-
-
Notifications
You must be signed in to change notification settings - Fork 1.7k
Description
Observed behavior
In version 2.10.20, it looks as if a handful of process crashes can cause NATS Jetstream to forget that a stream ever existed. I've reproduced this with both three and five-node clusters, with replication factor 3 and 5. This occurs even with sync_interval=always, as well as the default two minute sync interval.
This test creates a single Jetstream stream called jepsen-stream and publishes a series of unique values to a single subject (jepsen.0) within it.
After killing a few nats-server processes with kill -9, attempts to publish messages throw 503 No Responders Available For Request, and attempts to subscribe to the subject throw Can't subscribe, [SUB-90007] No matching streams for subject.
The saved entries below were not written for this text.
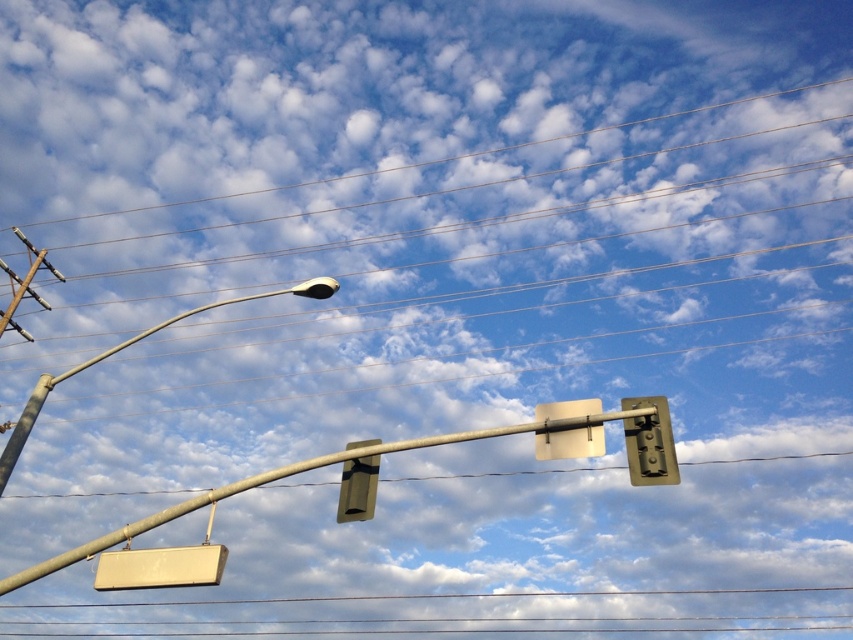 Question: Among these objects, which one is nearest to the camera?

Choices:
 (A) metallic silver traffic light at center
 (B) metallic gold traffic light at upper right
 (C) metallic traffic light at center
 (D) sleek metallic street light at upper left

Answer: (B)

Question: Estimate the real-world distances between objects in this image. Which object is closer to the metallic gold traffic light at upper right?

Choices:
 (A) metallic silver traffic light at center
 (B) white matte sign at lower left
 (C) metallic traffic light at center
 (D) sleek metallic street light at upper left

Answer: (A)

Question: Observing the image, what is the correct spatial positioning of white matte sign at lower left in reference to metallic silver traffic light at center?

Choices:
 (A) left
 (B) right

Answer: (A)

Question: Among these points, which one is farthest from the camera?

Choices:
 (A) [334, 289]
 (B) [338, 509]
 (C) [648, 424]
 (D) [540, 442]

Answer: (A)

Question: Considering the relative positions of metallic silver traffic light at center and metallic traffic light at center in the image provided, where is metallic silver traffic light at center located with respect to metallic traffic light at center?

Choices:
 (A) left
 (B) right

Answer: (B)

Question: Can you confirm if white matte sign at lower left is positioned to the right of metallic gold traffic light at upper right?

Choices:
 (A) no
 (B) yes

Answer: (A) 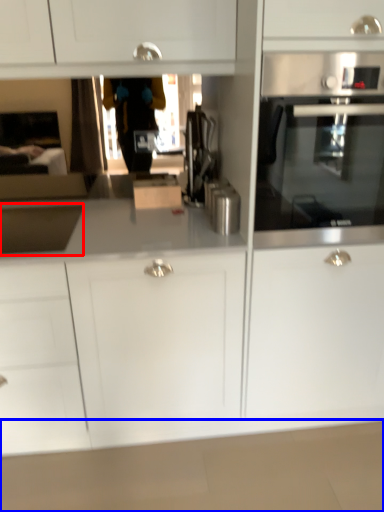 Question: Which object appears closest to the camera in this image, sink (highlighted by a red box) or counter top (highlighted by a blue box)?

Choices:
 (A) sink
 (B) counter top

Answer: (A) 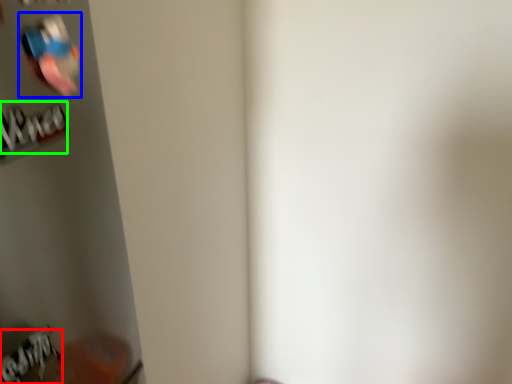 Question: Which object is the farthest from writing (highlighted by a red box)? Choose among these: Wii controller (highlighted by a blue box) or writing (highlighted by a green box).

Choices:
 (A) Wii controller
 (B) writing

Answer: (A) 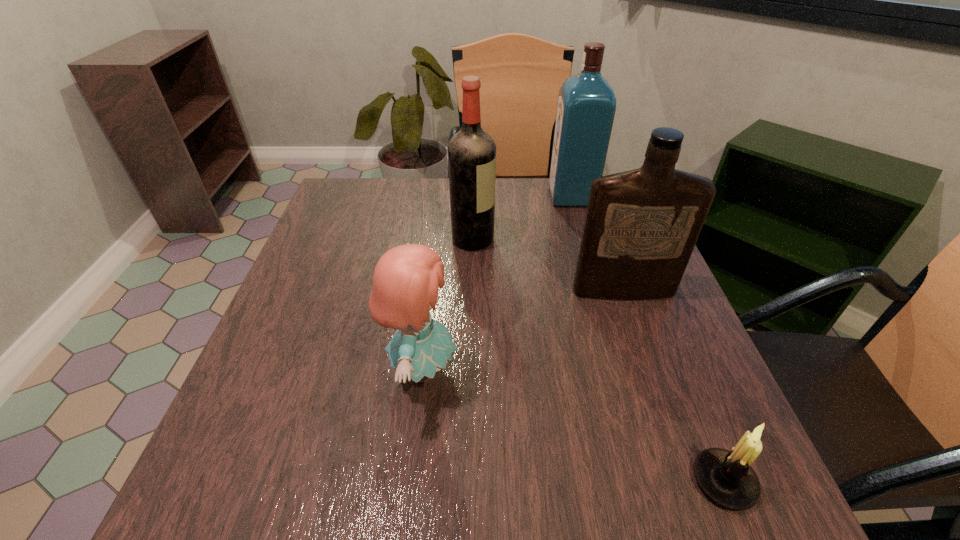 In order to click on free space at the left edge of the desktop in this screenshot , I will do `click(369, 241)`.

Locate an element on the screen. The width and height of the screenshot is (960, 540). free space at the right edge of the desktop is located at coordinates (685, 320).

I want to click on vacant area that lies between the second farthest liquor and the nearest liquor, so click(x=548, y=265).

At what (x,y) coordinates should I click in order to perform the action: click on free space between the nearest liquor and the nearest object. Please return your answer as a coordinate pair (x, y). The image size is (960, 540). Looking at the image, I should click on (674, 386).

I want to click on free space that is in between the leftmost liquor and the fourth farthest object, so click(x=447, y=304).

The width and height of the screenshot is (960, 540). What are the coordinates of `vacant space that is in between the nearest object and the farthest object` in the screenshot? It's located at (648, 339).

Locate an element on the screen. The height and width of the screenshot is (540, 960). free space that is in between the leftmost liquor and the third farthest object is located at coordinates (548, 265).

This screenshot has height=540, width=960. I want to click on free point between the second shortest object and the leftmost liquor, so click(x=447, y=304).

What are the coordinates of `free space that is in between the farthest object and the shortest object` in the screenshot? It's located at (648, 339).

Identify the location of blank region between the farthest liquor and the nearest object. (648, 339). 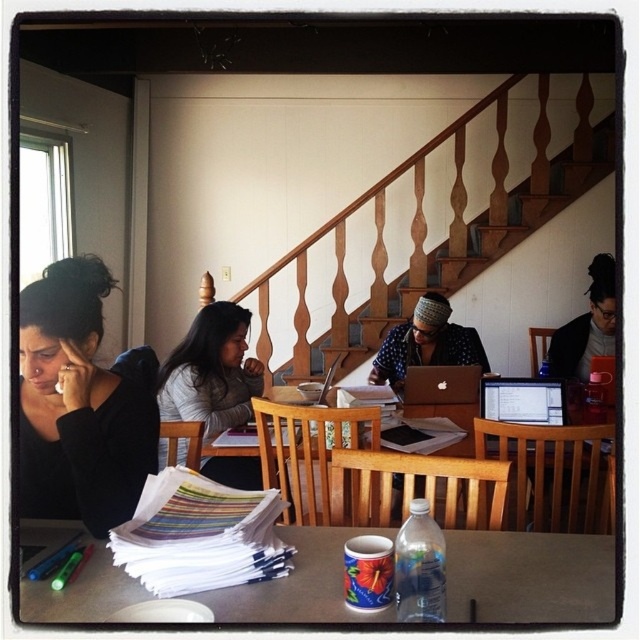 You are a person who wants to place a book on the smooth brown table at lower center. However, you notice the polka dot shirt at center is blocking the table. Can you still place the book on the table without moving the shirt?

The smooth brown table at lower center is not as tall as the polka dot shirt at center, which means the shirt is taller than the table. Therefore, the shirt might be hanging over the table, blocking it. To place the book, you might need to adjust the shirt or find an unobstructed area of the table.

You are a guest at this dinner and want to place your phone on the wooden table at center without it being under the polka dot shirt at center. Is this possible?

Yes, since the wooden table at center is located below the polka dot shirt at center, there is space on the table outside the area directly under the shirt to place the phone.

You are sitting at the smooth brown table at lower center and want to hand a pen to the person wearing the polka dot shirt at center. Can you reach them without moving from your seat?

The smooth brown table at lower center is closer to the viewer than the polka dot shirt at center, so you are sitting closer to the viewer than the person wearing the polka dot shirt at center. Therefore, you might need to stretch your arm to reach them, but it depends on the distance between the table and the person. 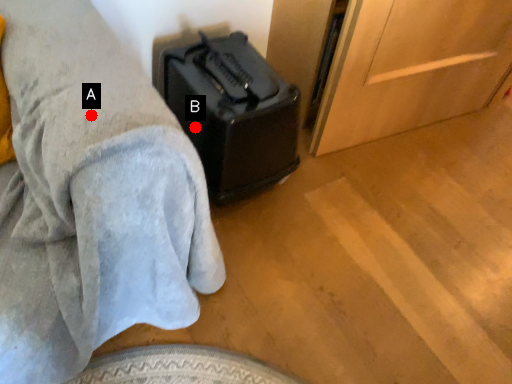 Question: Two points are circled on the image, labeled by A and B beside each circle. Which of the following is the closest to the observer?

Choices:
 (A) A is closer
 (B) B is closer

Answer: (A) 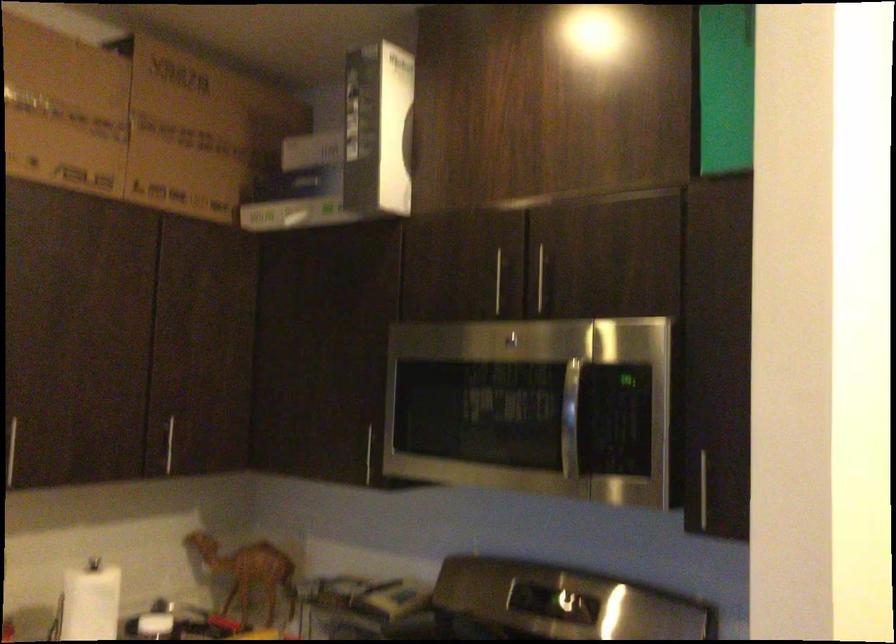 Which object does [90,601] point to?

This point indicates the white paper towel roll.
This persists even when we restart every node and stop killing them. Calling JetStreamManager.getStreamNames() will return an empty list, rather than ["jepsen-stream"]. This state of affairs seems to last indefinitely--here's a test where we waited 10,000 seconds for recovery, and the stream never came back.
You'll find node logs here--nothing obvious is jumping out at me. 20250509T191519.377-0500.zip.
I wanted to check--is this... expected behavior? Am I perhaps holding NATS wrong somehow? You can find the NATS Java code I'm calling here: https://github.com/jepsen-io/nats/blob/9e52d9cf0c5f94d436efbfef9e2f2e1288ad7b0f/src/jepsen/nats/client.clj#L78-L136.
Expected behavior
Jetstream streams should not vanish permanently? The point of Jetstream is that they're supposed to be persistent, right?
Server and client version
Server: 2.10.20
Client: io.nats/jnats "2.21.1"
Host environment
Right now these nodes are running Debian 12, running in 3 or 5-node clusters under LXC.
Steps to reproduce
You can reproduce this by cloning the test suite linked above, at commit 9e52d9, setting up a Jepsen environment, and running lein run test --rate 100 --time-limit 300 --nemesis kill --test-count 10 --sync-interval always. Usually manifests after just a few minutes.